Reputation: 68847
There is an x86 assembly instruction ADC
. I've found this means "Add with carry". What does this mean/do? How would one implement the behavior of this instruction in C++?
INFO:
Compiled on Windows. I'm using a 32-bit Windows Installation. My processor is Core 2 Duo from Intel.
Upvotes: 23
Views: 59963
Reputation: 364180
The C++ language doesn't have any concept of a carry flag, so making an intrinsic function wrapper around the ADC
instruction is clunky. However, Intel did it anyway: unsigned char _addcarry_u32 (unsigned char c_in, unsigned a, unsigned b, unsigned * out);
. Last I checked, gcc did a poor job with this (saving the carry result into an integer register, instead of leaving it in CF), but hopefully Intel's own compiler does better.
See also the x86 tag wiki for assembly documentation.

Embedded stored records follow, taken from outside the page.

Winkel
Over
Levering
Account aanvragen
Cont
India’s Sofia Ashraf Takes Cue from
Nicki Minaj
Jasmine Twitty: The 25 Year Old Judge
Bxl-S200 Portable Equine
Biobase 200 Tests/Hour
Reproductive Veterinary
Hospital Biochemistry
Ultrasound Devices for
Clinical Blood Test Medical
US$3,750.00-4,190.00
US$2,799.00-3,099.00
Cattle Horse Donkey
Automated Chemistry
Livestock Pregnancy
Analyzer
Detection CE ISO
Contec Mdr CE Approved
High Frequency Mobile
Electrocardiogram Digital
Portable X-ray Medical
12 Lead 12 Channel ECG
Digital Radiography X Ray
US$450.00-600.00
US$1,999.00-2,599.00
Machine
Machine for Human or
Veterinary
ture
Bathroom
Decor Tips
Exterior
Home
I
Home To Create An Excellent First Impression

The compiler will use ADC for you when adding integers wider than a single register, e.g. adding int64_t
in 32bit code, or __int128_t
in 64bit code.
#include <stdint.h>
#ifdef __x86_64__
__int128_t add128(__int128_t a, __int128_t b) { return a+b; }
#endif
# clang 3.8 -O3 for x86-64, SystemV ABI.
# __int128_t args passed in 2 regs each, and returned in rdx:rax
add rdi, rdx
adc rsi, rcx
mov rax, rdi
mov rdx, rsi
ret
asm output from the Godbolt compiler explorer. clang's -fverbose-asm
isn't very vebose, but gcc 5.3 / 6.1 wastes two mov
instructions so it's less readable.
You can sometimes hand-hold compilers into emitting an adc
or otherwise using the carry-out of add
using the idiom uint64_t sum = a+b;
/ carry = sum < a;
. But extending this to get a carry-out from an adc
instead of add
is not possible with current compilers; c+d+carry_in
can wrap all the way around, and compilers don't manage to optimize the multiple checks for carry out on each +
in c+d+carry
if you do it safely.
_ExtInt
There is one way I'm aware of to get a chain of add/adc/.../adc: Clang's new _ExtInt(width)

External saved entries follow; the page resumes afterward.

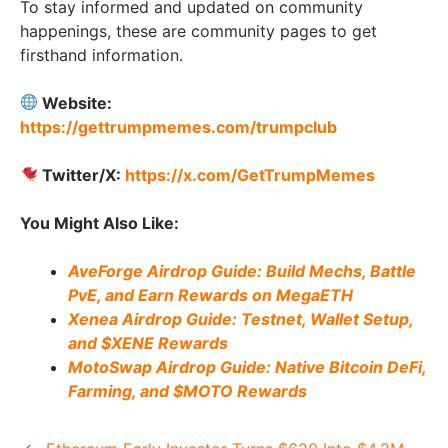
To stay informed and updated on community
happenings, these are community pages to get
firsthand information.
Website:
https://gettrumpmemes.com/trumpclub
Twitter/X:
https://x.com/GetTrumpMemes
You Might Also Like:
AveForge Airdrop Guide: Build Mechs, Battle
PvE, and Earn Rewards on MegaETH
Xenea Airdrop Guide: Testnet, Wallet Setup,
and $XENE Rewards
MotoSwap Airdrop Guide: Native Bitcoin DeFi,
Farming, and $MOTO Rewards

feature that provides fixed-bit-width types of any size up to 16,777,215 bits (blog post). It was added to clang's development version on April 21, 2020, so it's not yet in any released version.
This will hopefully show up in ISO C and/or C++ at some point; The N2472 proposal is apparently being "being actively considered by the ISO WG14 C Language Committee"
(Update: this is now in C23 as _BitInt(256)
, although the max supported bit-width is implementation-dependent and might be as low as 128. Clang supports it as an extension in C++, but GCC and MSVC don't.)
typedef _ExtInt(256) wide_int;
wide_int add ( wide_int a, wide_int b) {
return a+b;
}
compiles as follows with clang trunk -O2
for x86-64 (Godbolt):
add(int _ExtInt<256>, int _ExtInt<256>):
add rsi, r9
adc rdx, qword ptr [rsp + 8]
adc rcx, qword ptr [rsp + 16]
mov rax, rdi # return the retval pointer
adc r8, qword ptr [rsp + 24] # chain of ADD / 3x ADC!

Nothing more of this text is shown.